RISC-V processors encounter substantial challenges in deploying multi-precision deep neural networks (DNNs) due to their restricted precision support, constrained throughput, and suboptimal dataflow design. To tackle these challenges, a scalable RISC-V vector (RVV) processor, namely SPEED, is proposed to enable efficient multi-precision DNN inference by innovations from customized instructions, hardware architecture, and dataflow mapping. Firstly, dedicated customized RISC-V instructions are proposed based on RVV extensions, providing SPEED with fine-grained control over processing precision ranging from 4 to 16 bits. Secondly, a parameterized multi-precision systolic array unit is incorporated within the scalable module to enhance parallel processing capability and data reuse opportunities. Finally, a mixed multi-precision dataflow strategy, compatible with different convolution kernels and data precision, is proposed to effectively improve data utilization and computational efficiency. We perform synthesis of SPEED in TSMC 28nm technology. The experimental results demonstrate that SPEED achieves a peak throughput of 287.41 GOPS and an energy efficiency of 1335.79 GOPS/W at 4-bit precision condition, respectively. Moreover, when compared to the pioneer open-source vector processor Ara, SPEED provides an area efficiency improvement of 2.04$\times$ and 1.63$\times$ under 16-bit and 8-bit precision conditions, respectively, which shows SPEED's significant potential for efficient multi-precision DNN inference.

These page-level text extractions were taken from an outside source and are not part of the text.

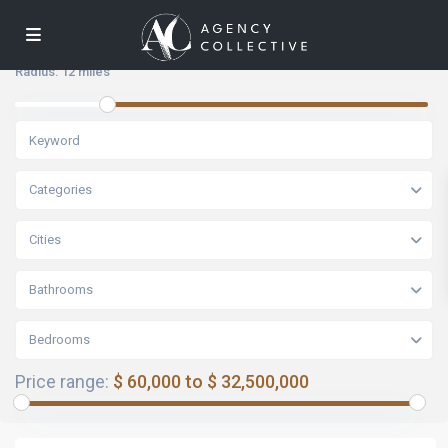
Radius:
12 miles
Categories
Cities
Bathrooms
Bedrooms
Price range:
$ 60,000 to $ 32,500,000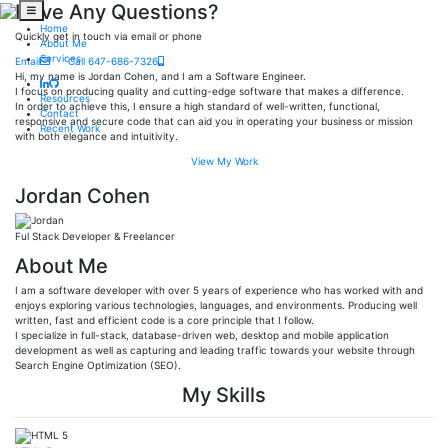
Have Any Questions?
Home
Quickly get in touch via email or phone
About Me
Services
Email
Call 647-686-7326
Hi, my name is Jordan Cohen, and I am a Software Engineer.
I focus on producing quality and cutting-edge software that makes a difference.
Resources
In order to achieve this, I ensure a high standard of well-written, functional,
Contact
responsive and secure code that can aid you in operating your business or mission
Recent Work
with both elegance and intuitivity.
View My Work
Jordan Cohen
Ful Stack Developer & Freelancer
About Me
I am a software developer with over 5 years of experience who has worked with and
enjoys exploring various technologies, languages, and environments. Producing well
written, fast and efficient code is a core principle that I follow.
I specialize in full-stack, database-driven web, desktop and mobile application
development as well as capturing and leading traffic towards your website through
Search Engine Optimization (SEO).
My Skills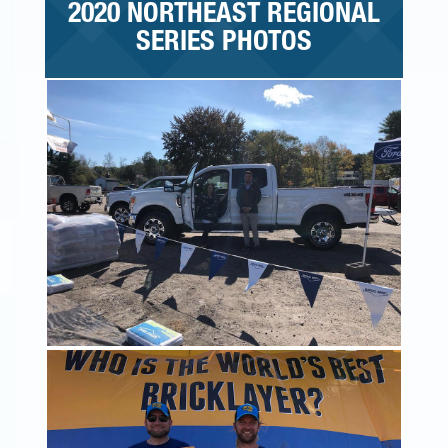
2020 NORTHEAST REGIONAL
SERIES PHOTOS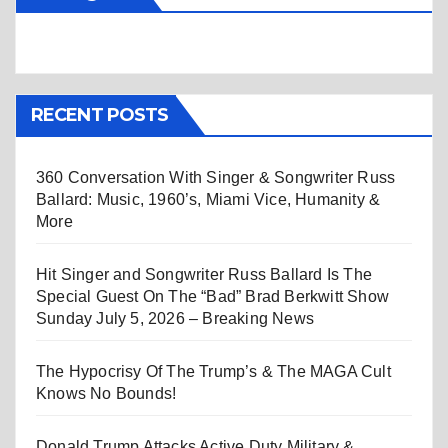
RECENT POSTS
360 Conversation With Singer & Songwriter Russ
Ballard: Music, 1960’s, Miami Vice, Humanity &
More
Hit Singer and Songwriter Russ Ballard Is The
Special Guest On The “Bad” Brad Berkwitt Show
Sunday July 5, 2026 – Breaking News
The Hypocrisy Of The Trump’s & The MAGA Cult
Knows No Bounds!
Donald Trump Attacks Active Duty Military &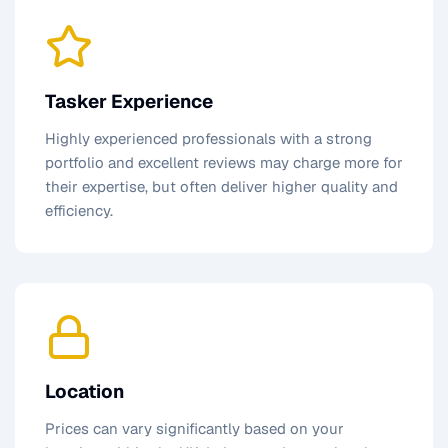
Tasker Experience
Highly experienced professionals with a strong
portfolio and excellent reviews may charge more for
their expertise, but often deliver higher quality and
efficiency.
Location
Prices can vary significantly based on your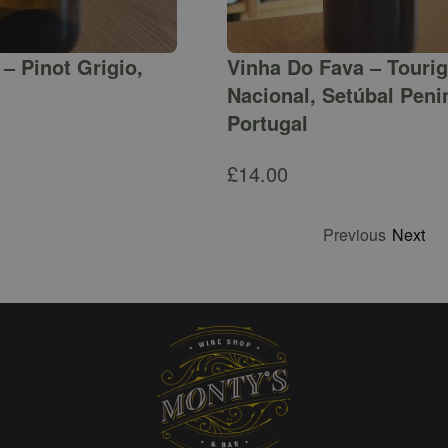
– Pinot Grigio,
Vinha Do Fava – Touri
Nacional, Setúbal Peni
Portugal
£
14.00
Previous
Next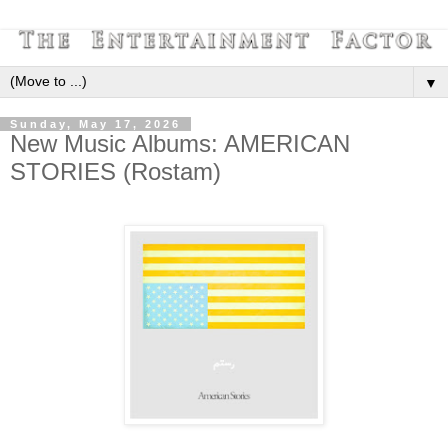
▼
Sunday, May 17, 2026
New Music Albums: AMERICAN
STORIES (Rostam)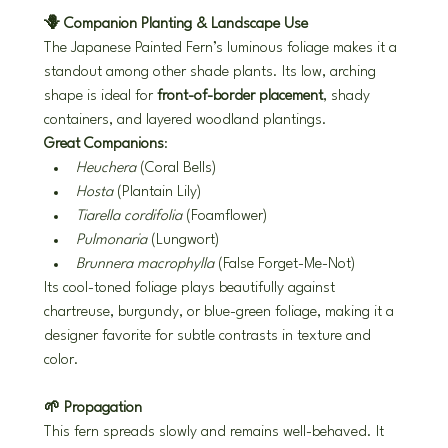
🪻 Companion Planting & Landscape Use
The Japanese Painted Fern’s luminous foliage makes it a 
standout among other shade plants. Its low, arching 
shape is ideal for 
front-of-border placement
, shady 
containers, and layered woodland plantings.
Great Companions
:
Heuchera
 (Coral Bells)
Hosta
 (Plantain Lily)
Tiarella cordifolia
 (Foamflower)
Pulmonaria
 (Lungwort)
Brunnera macrophylla
 (False Forget-Me-Not)
Its cool-toned foliage plays beautifully against 
chartreuse, burgundy, or blue-green foliage, making it a 
designer favorite for subtle contrasts in texture and 
color.
🌱 Propagation
This fern spreads slowly and remains well-behaved. It 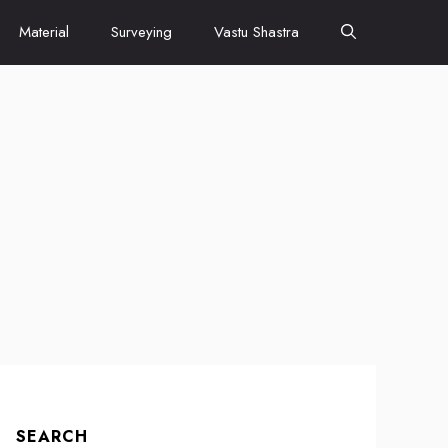
Material
Surveying
Vastu Shastra
SEARCH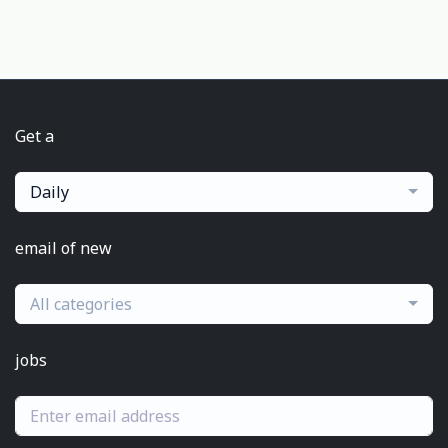
Get a
Daily
email of new
All categories
jobs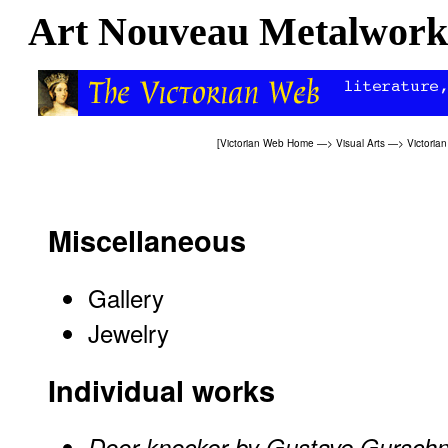
Art Nouveau Metalwork
[
Victorian Web Home
—>
Visual Arts
—>
Victoria
Miscellaneous
Gallery
Jewelry
Individual works
Door knocker by Gustave Gurschn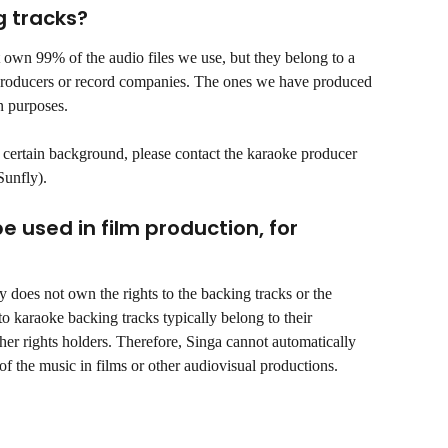
g tracks?
 own 99% of the audio files we use, but they belong to a 
 producers or record companies. The ones we have produced 
n purposes. 
a certain background, please contact the karaoke producer 
Sunfly).
used in film production, for 
ly does not own the rights to the backing tracks or the 
to karaoke backing tracks typically belong to their 
ther rights holders. Therefore, Singa cannot automatically 
of the music in films or other audiovisual productions.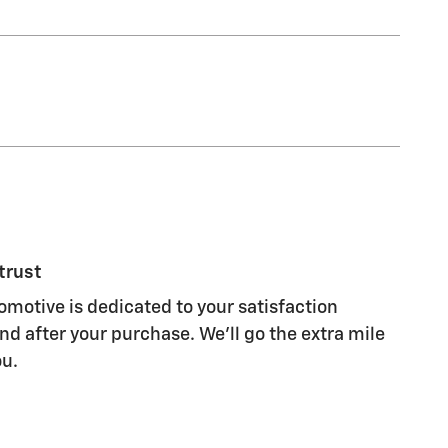
trust
motive is dedicated to your satisfaction
nd after your purchase. We'll go the extra mile
ou.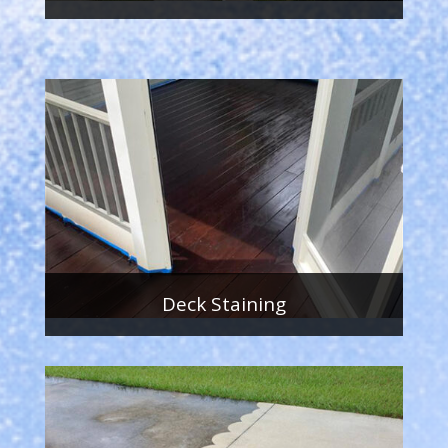
Deck Staining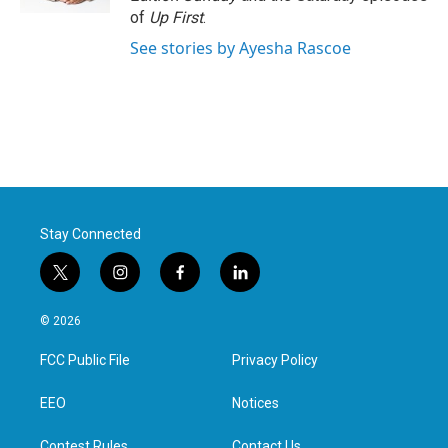
of
Up First
.
See stories by Ayesha Rascoe
Stay Connected
t
i
f
l
w
n
a
i
i
s
c
n
© 2026
t
t
e
k
t
a
b
e
FCC Public File
Privacy Policy
e
g
o
d
r
r
o
i
a
k
n
EEO
Notices
m
Contest Rules
Contact Us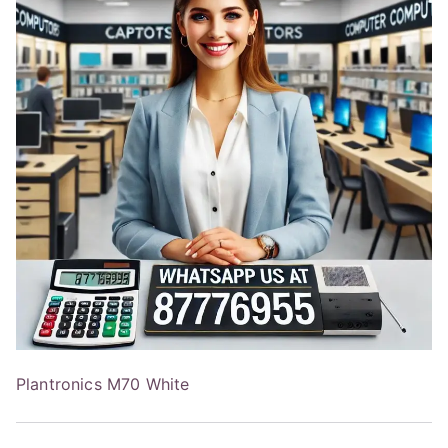
Plantronics M70 White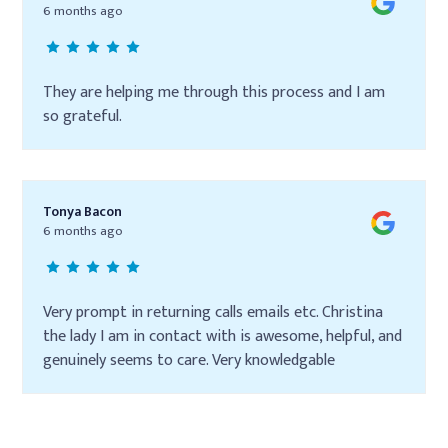
6 months ago
They are helping me through this process and I am
so grateful.
Tonya Bacon
6 months ago
Very prompt in returning calls emails etc. Christina
the lady I am in contact with is awesome, helpful, and
genuinely seems to care. Very knowledgable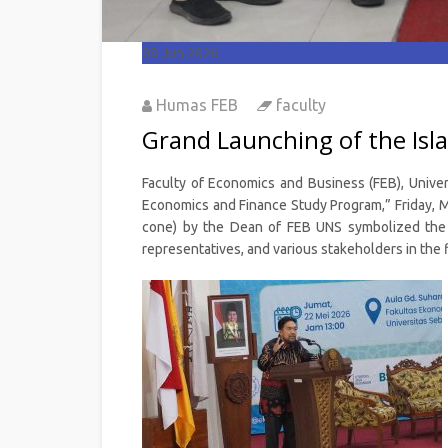
08
Jun 2026
Humas FEB
faculty
Grand Launching of the Is
Faculty of Economics and Business (FEB), Univer
Economics and Finance Study Program,” Friday, Ma
cone) by the Dean of FEB UNS symbolized the of
representatives, and various stakeholders in the f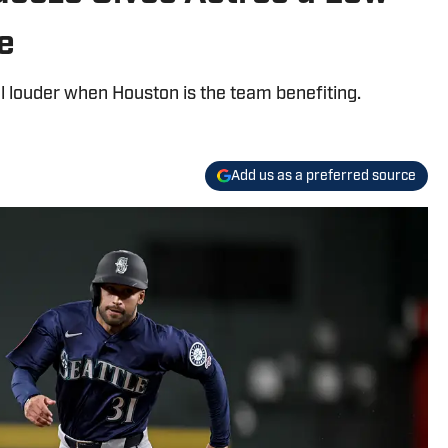
e
l louder when Houston is the team benefiting.
Add us as a preferred source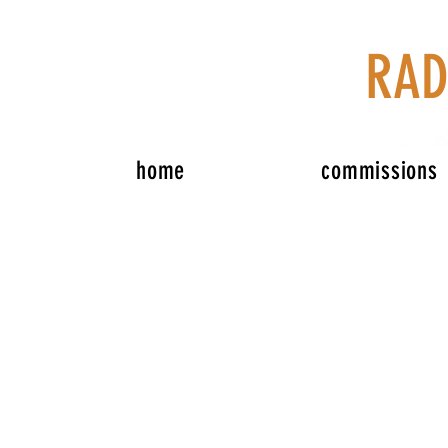
RAD
home
commissions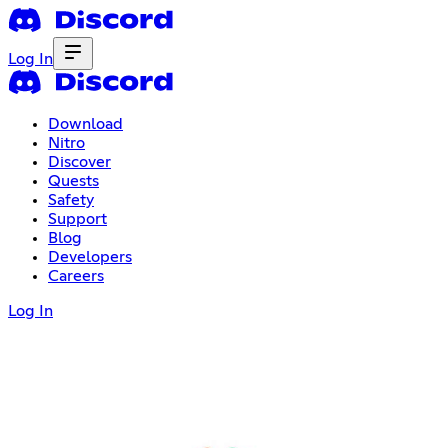
Log In
Download
Nitro
Discover
Quests
Safety
Support
Blog
Developers
Careers
Log In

翻译：RISC-V处理器在部署多精度深度神经网络（DNN）时面临重大挑战，主要源于其受限的精度支持、不足的吞吐量以及次优的数据流设计。为应对这些挑战，本文提出了一种可扩展的RISC-V向量（RVV）处理器——SPEED，通过定制指令、硬件架构与数据流映射的创新，实现高效多精度DNN推理。首先，基于RVV扩展提出了专用的定制RISC-V指令，使SPEED能够以4至16位的粒度精细控制处理精度。其次，在可扩展模块中集成了参数化的多精度脉动阵列单元，以增强并行处理能力与数据重用机会。最后，提出了一种兼容不同卷积核与数据精度的混合多精度数据流策略，有效提升数据利用率与计算效率。我们基于台积电28nm工艺对SPEED进行了综合实现。实验结果表明，在4位精度条件下，SPEED实现了287.41 GOPS的峰值吞吐量与1335.79 GOPS/W的能效。此外，与先驱开源向量处理器Ara相比，在16位和8位精度条件下，SPEED的面积效率分别提升了2.04倍和1.63倍，彰显了其在高能效多精度DNN推理中的巨大潜力。